On Thu, 31 May 2012, Paolo Bonzini wrote:
> Il 31/05/2012 00:53, Luigi Rizzo ha scritto:
> > The image contains my fast packet generator "pkt-gen" (a stock
> > traffic generator such as netperf etc. is too slow to show the
> > problem). pkt-gen can send about 1Mpps in this configuration using
> > -net netmap in the backend. The qemu process in this case takes 100%
> > CPU. On the receive side, i cannot receive more than 50Kpps, even if i
> > flood the bridge with a a huge amount of traffic. The qemu process stays
> > at 5% cpu or less.
> >
> > Then i read on the docs in main-loop.h which says that one case where
> > the qemu_notify_event() is needed is when using
> > qemu_set_fd_handler2(), which is exactly what my backend uses
> > (similar to tap.c)
>
> The path is a bit involved, but I think Luigi is right. The docs say
> "Remember to call qemu_notify_event whenever the [return value of the
> fd_read_poll callback] may change from false to true." Now net/tap.c has
>
> static int tap_can_send(void *opaque)
> {
> TAPState *s = opaque;
>
> return qemu_can_send_packet(&s->nc);
> }
>
> and (ignoring VLANs) qemu_can_send_packet is
>
> int qemu_can_send_packet(VLANClientState *sender)
> {
> if (sender->peer->receive_disabled) {
> return 0;
> } else if (sender->peer->info->can_receive &&
> !sender->peer->info->can_receive(sender->peer)) {
> return 0;
> } else {
> return 1;
> }
> }
>
> So whenever receive_disabled goes from 0 to 1 or can_receive goes from 0 to 1,
> the _peer_ has to call qemu_notify_event. In e1000.c we have
>
> static bool e1000_has_rxbufs(E1000State *s, size_t total_size)
> {
> int bufs;
> /* Fast-path short packets */
> if (total_size <= s->rxbuf_size) {
> return s->mac_reg[RDH] != s->mac_reg[RDT] || !s->check_rxov;
> }
> if (s->mac_reg[RDH] < s->mac_reg[RDT]) {
> bufs = s->mac_reg[RDT] - s->mac_reg[RDH];
> } else if (s->mac_reg[RDH] > s->mac_reg[RDT] || !s->check_rxov) {
> bufs = s->mac_reg[RDLEN] / sizeof(struct e1000_rx_desc) +
> s->mac_reg[RDT] - s->mac_reg[RDH];
> } else {
> return false;
> }
> return total_size <= bufs * s->rxbuf_size;
> }
>
> static int
> e1000_can_receive(VLANClientState *nc)
> {
> E1000State *s = DO_UPCAST(NICState, nc, nc)->opaque;
>
> return (s->mac_reg[RCTL] & E1000_RCTL_EN) && e1000_has_rxbufs(s, 1);
> }
>
> So as a conservative approximation, you need to fire qemu_notify_event
> whenever you write to RDH, RDT, RDLEN and RCTL, or when check_rxov becomes
> zero. In practice, only RDT, RCTL and check_rxov matter. Luigi, does this
> patch work for you?
>
> diff --git a/hw/e1000.c b/hw/e1000.c
> index 4573f13..0069103 100644
> --- a/hw/e1000.c
> +++ b/hw/e1000.c
> @@ -295,6 +295,7 @@ set_rx_control(E1000State *s, int index, uint32_t val)

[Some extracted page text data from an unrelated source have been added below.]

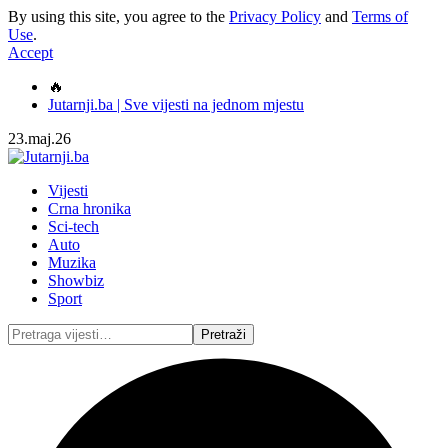
By using this site, you agree to the
Privacy Policy
and
Terms of
Use
.
Accept
🔥
Jutarnji.ba | Sve vijesti na jednom mjestu
23.maj.26
Vijesti
Crna hronika
Sci-tech
Auto
Muzika
Showbiz
Sport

> s->rxbuf_min_shift = ((val / E1000_RCTL_RDMTS_QUAT) & 3) + 1;
> DBGOUT(RX, "RCTL: %d, mac_reg[RCTL] = 0x%x\n", s->mac_reg[RDT],
> s->mac_reg[RCTL]);
> + qemu_notify_event();
> }
>
> static void
> @@ -922,6 +923,7 @@ set_rdt(E1000State *s, int index, uint32_t val)
> {
> s->check_rxov = 0;
> s->mac_reg[index] = val & 0xffff;
> + qemu_notify_event();
> }
>
> static void
>
>
> RDT is indeed written in the ISR. In the Linux driver, e1000_clean_rx_irq
> calls adapter->alloc_rx_buf which is e1000_alloc_rx_buffers. There you
> see this:
>
> if (likely(rx_ring->next_to_use != i)) {
> rx_ring->next_to_use = i;
> if (unlikely(i-- == 0))
> i = (rx_ring->count - 1);
>
> /* Force memory writes to complete before letting h/w
> * know there are new descriptors to fetch. (Only
> * applicable for weak-ordered memory model archs,
> * such as IA-64). */
> wmb();
> writel(i, hw->hw_addr + rx_ring->rdt);
> }
>
> Similarly for all other devices:
> - cadence_gem -> GEM_NWCTRL
> - dp8393x -> SONIC_CR, SONIC_ISR
> - eepro100 -> set_ru_state
> - mcf_fec -> mcf_fec_enable_rx
> - milkymist-minimax2 -> R_STATE0, R_STATE1
> - mipsnet -> MIPSNET_INT_CTL, MIPSNET_RX_DATA_BUFFER
> - ne2000 -> EN0_STARTPG, EN0_STOPPG, E8390_CMD
> - opencores_eth -> TX_BD_NUM, MODER, rx_desc
> - pcnet -> pcnet_start, csr[5]
> - rtl8139 -> RxBufPtr and Cfg9346
> - smc91c111 -> RCR, smc91c111_release_packet
> - spapr_llan -> h_add_logical_lan_buffer
> - stellaris_enet -> RCTL, DATA
> - xgmac -> DMA_CONTROL
> - xilinx_axienet -> rcw[1]
> - xilinx_ethlite -> R_RX_CTRL0
>
> For Xen I think this is not possible at the moment because it doesn't
> implement rx notification.
Why do you say that?
Xen supports the iothread and CONFIG_EVENTFD.